Risk signature identification and NPRL2 affects sunitinib sensitivity in clear cell renal cell carcinoma.

Tumor suppressor genes (TSGs) play a crucial role in tumorigenesis and drug resistance. We analyzed the subtypes of clear cell renal cell carcinoma (ccRCC) mediated by 8 genes contained in the 3p21.3 tumor suppressor gene cluster and their effects on TME cell infiltration based on the TCGA database. The risk score model was established by principal component analysis. The hub gene NPRL2 was selected by protein-protein interactions (PPI) analysis. The effect of NPRL2 on sunitinib sensitivity of ccRCC was verified by using CCK-8, colony formation assay, wound healing assay, transwell assay and xenograft tumor model. Changes in protein expression were detected by Western blotting. We found that 8 TSGs were all differentially expressed in ccRCC samples, which could divide ccRCC into two subtypes.

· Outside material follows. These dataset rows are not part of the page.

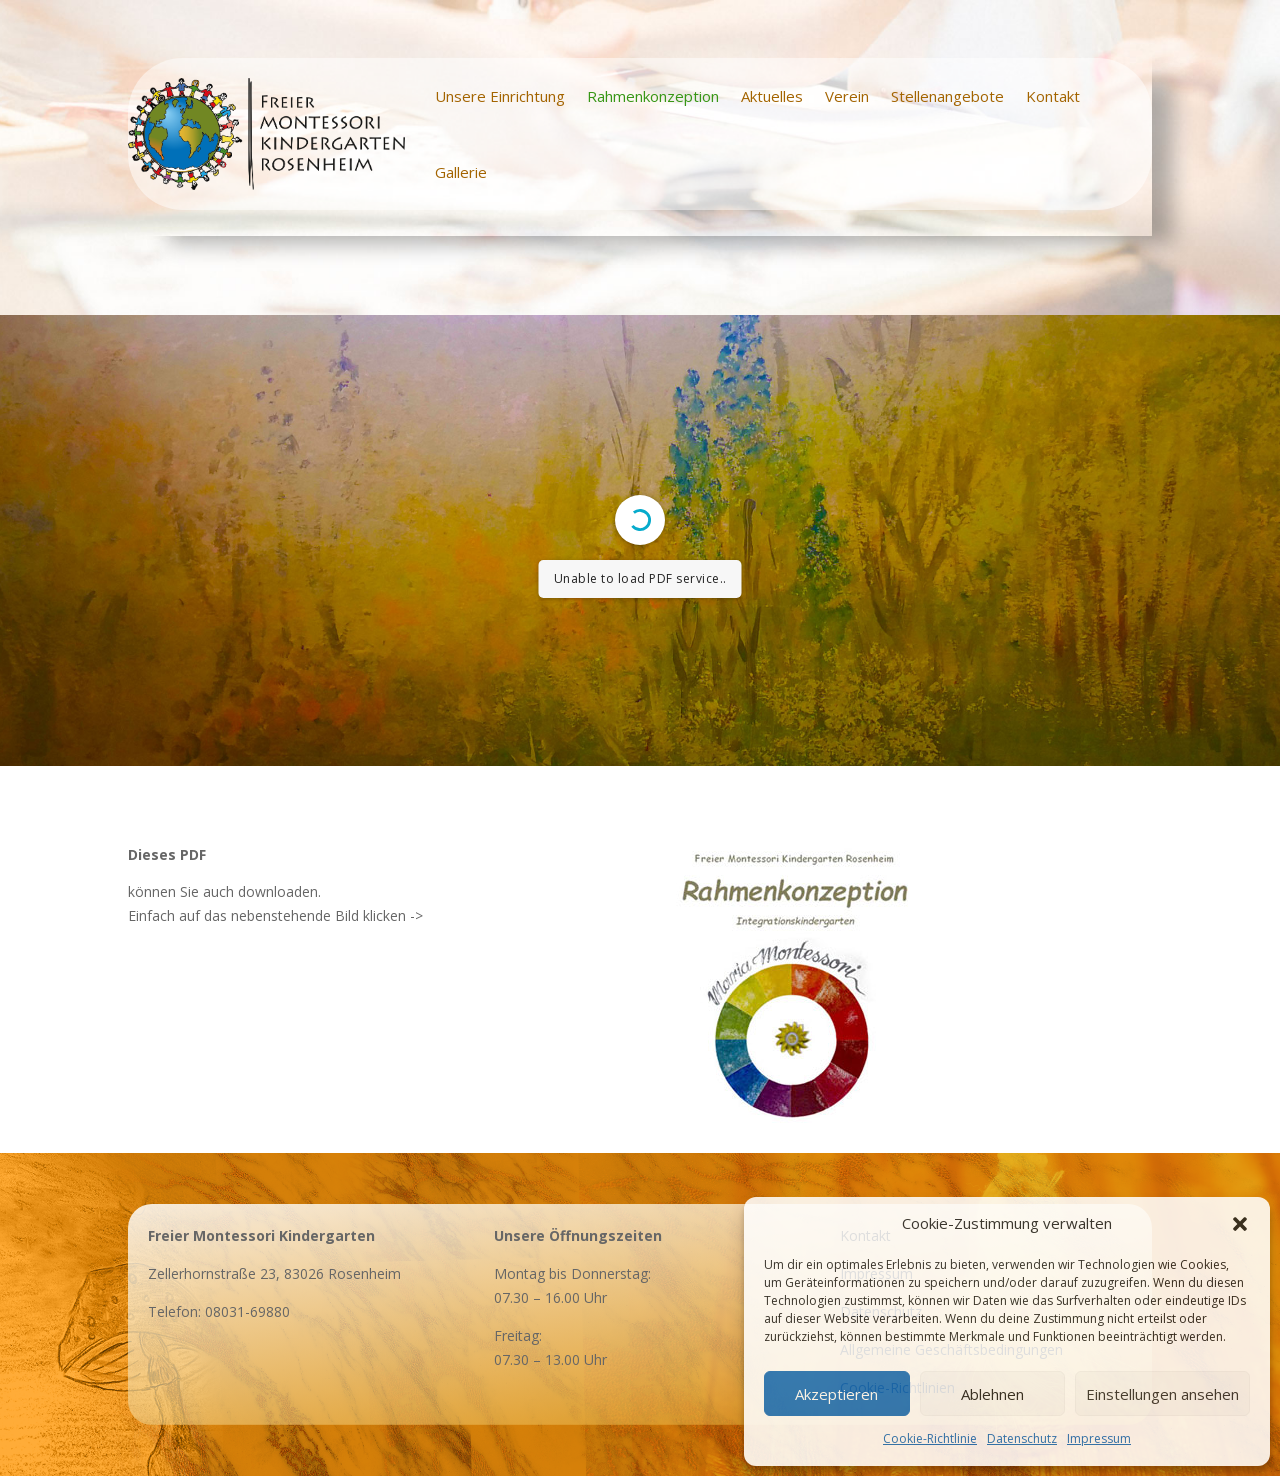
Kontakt (1053, 96)
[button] (1240, 1224)
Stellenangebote (947, 96)
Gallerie (461, 172)
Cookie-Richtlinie (930, 1438)
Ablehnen (992, 1394)
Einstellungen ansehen (1162, 1394)
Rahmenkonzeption (653, 96)
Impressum (1099, 1438)
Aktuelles (772, 96)
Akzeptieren (836, 1394)
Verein (847, 96)
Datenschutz (1022, 1438)
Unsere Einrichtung (500, 96)
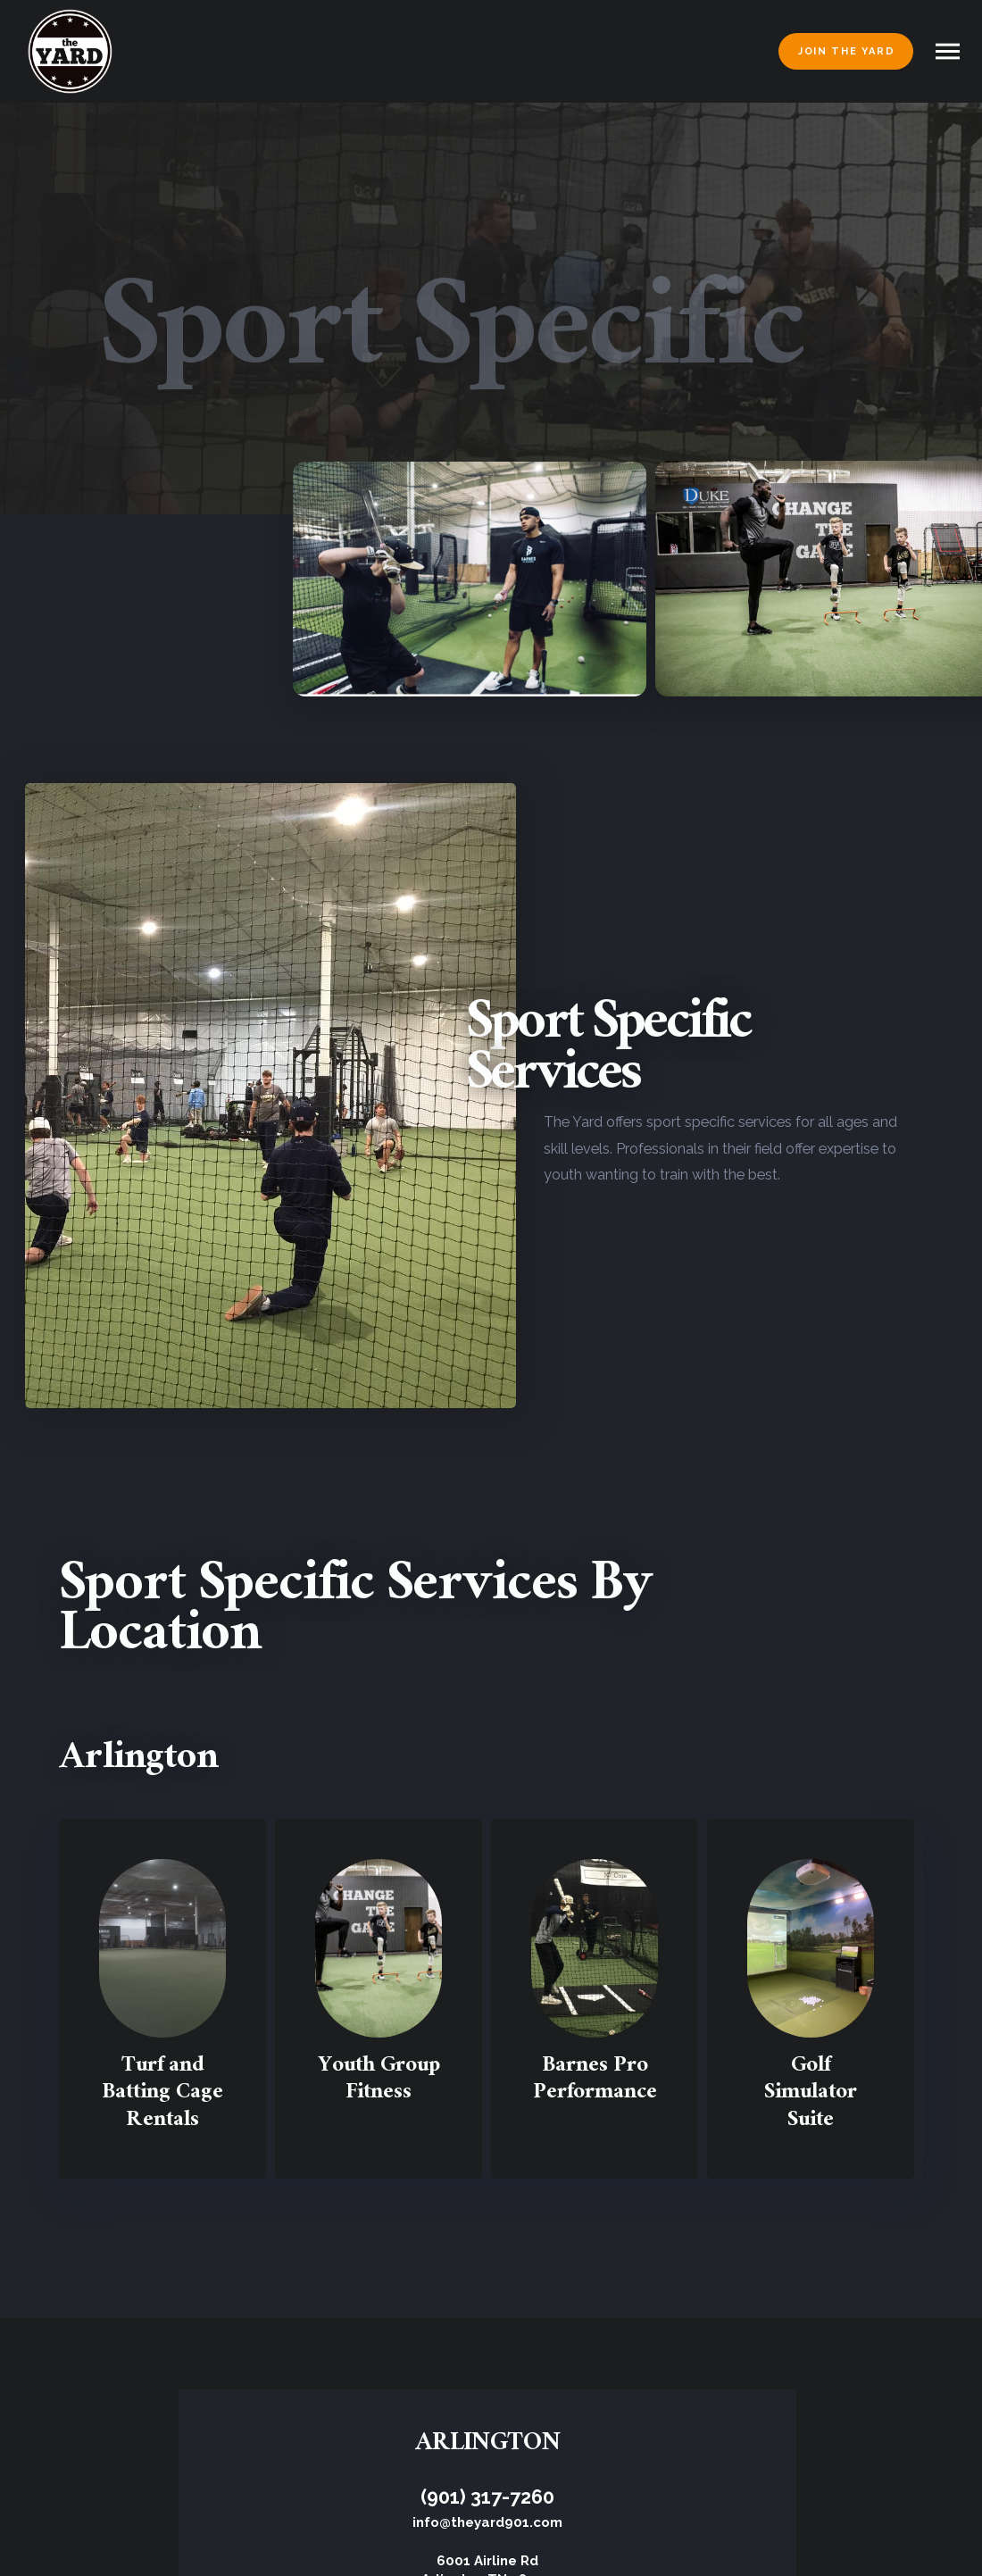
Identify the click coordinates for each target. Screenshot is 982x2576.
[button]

The constructed risk score model could predict the prognosis and drug sensitivity of ccRCC patients, and was an independent prognostic factor for ccRCC. Over-expression of NPRL2 promoted apoptosis, inhibited EMT, decreased the phosphorylation of the PI3K/AKT/mTOR signaling pathway to inhibit its activity, and promoted the sensitivity of sunitinib to ccRCC cells. Collectively, our findings increased the understanding of TSGs in ccRCC, suggesting that NPRL2 as a TSG could enhance sunitinib sensitivity to ccRCC cells.